Together they journeyed to the jungle, away down the Ganges. There, with the river on one side and the sea on the other, they made a hut, and there they lived. She sat indoors, and cooked the roots and bulbs; the Bodhisatta brought wild fruits from the forest.

One day, when he was away in search of fruits, a hermit from an island in the sea, who was going his rounds to get food, saw smoke as he passed through the air, and alighted beside this hut.

"Sit down until it is cooked," said the woman; then her woman's charms seduced his soul, and brought it down from his mystic trance, making a breach in his purity. And he, like a crow with broken wing, [330] unable to leave her, sat there the whole day till he saw the Bodhisatta coming, and then ran off quickly in the direction of the sea. "This must be an enemy," thought he, and drawing his sword set off in chase.

But the ascetic, making as though he would rise in the air. fell down into the sea. Then thought the Bodhisatta,

"Yon man is doubtless an ascetic who came hither through the air; and now that his trance is broken, he has fallen into the sea. I must go help him." And standing on the shore he uttered these verses:

[§_] "Not through the sea, but by your magic power, You journeyed hither at an earlier hour; Now by a woman's evil company You have been made to plunge beneath the sea.
[§_] "Full of seductive wiles, deceitful all, They tempt the most pure-hearted to his fall. Down--down they sink: a man should flee afar From women, when he knows what kind they are.
[§_] "Whomso they serve, for gold or for desire, They burn him up like fuel in the fire [178]."

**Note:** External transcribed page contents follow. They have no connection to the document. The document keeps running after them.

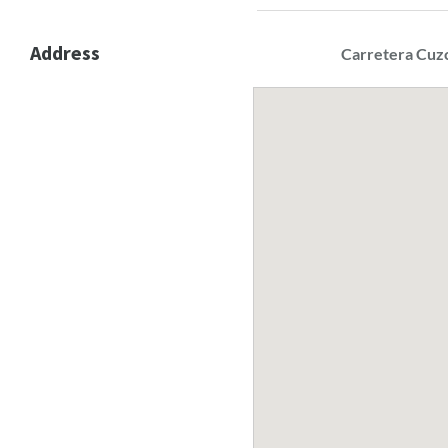
Address
Carretera Cuz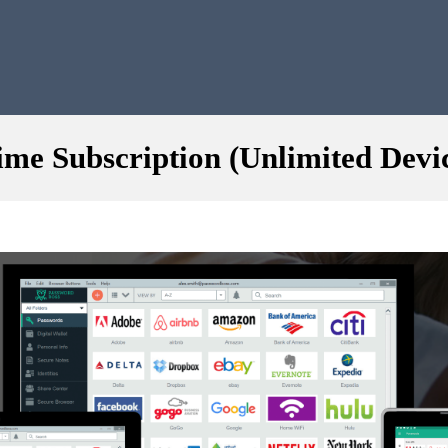
me Subscription (Unlimited Devi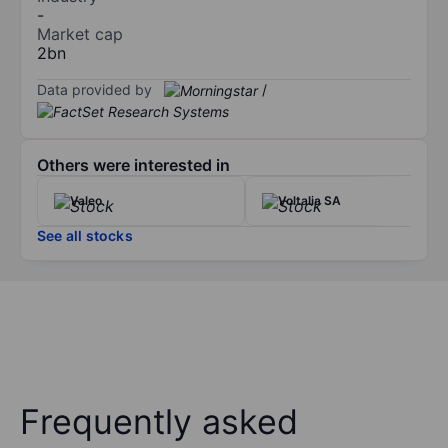
-
Market cap
2bn
Data provided by
/
Others were interested in
Valeo
Voltalia SA
See all stocks
Frequently asked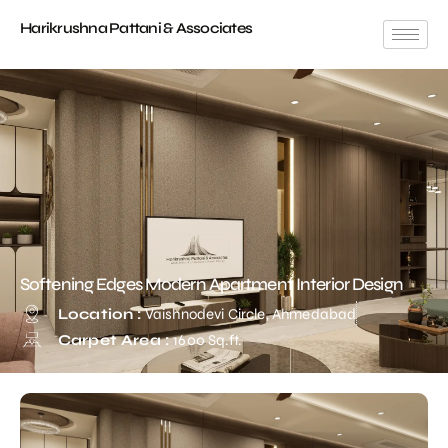
Harikrushna Pattani & Associates
Softening Edges Modern Apartment Interior Design
Location :
Vaishnodevi Circle, Ahmedabad
Carpet Area :
1600 Sq.ft.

°° When the ascetic heard these words which the Bodhisatta spake, he stood up in the midst of the sea, and resuming his interrupted trance, he rose through the air, and went away to his dwelling place. Thought the Bodhisatta, "Yon ascetic, with so great a burden, goes through the air like a fleck of cotton. [331] Why should not I like him cultivate the trance, and pass through the air!" So he returned to his hut, and led the woman among mankind again; then he told her to be gone, and himself went into the jungle, where he built him a hut in a pleasant spot, and became an ascetic; he prepared for the mystic trance, cultivated the Faculties and the Attainments, and became destined for the world of Brahma.

When this discourse was ended, the Master declared the Truths: (now at the conclusion of the Truths the backsliding Brother became established in the Fruit of the First Path:) "At that time," said he, "I was myself the youth that had never had anything to do with women."

Notes

178.
The Scholiast gives the following lines in his note:
[§_] Hallucination, sorrow, and disease, Mirage, distress (and solid bonds are these), The snare of death, deep-seated in the mind-- Who trusts in these is vilest of his kind.